═══ EXERCISE DATA ═══

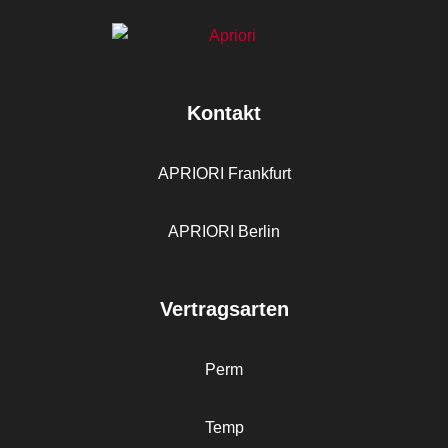
Kontakt
APRIORI Frankfurt
APRIORI Berlin
Vertragsarten
Perm
Temp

═══

TASK DESCRIPTION:
Return every entry from the listing above exactly as it stands, leaving out any picture.

TASK OUTPUT:
Kontakt
APRIORI Frankfurt
APRIORI Berlin
Vertragsarten
Perm
Temp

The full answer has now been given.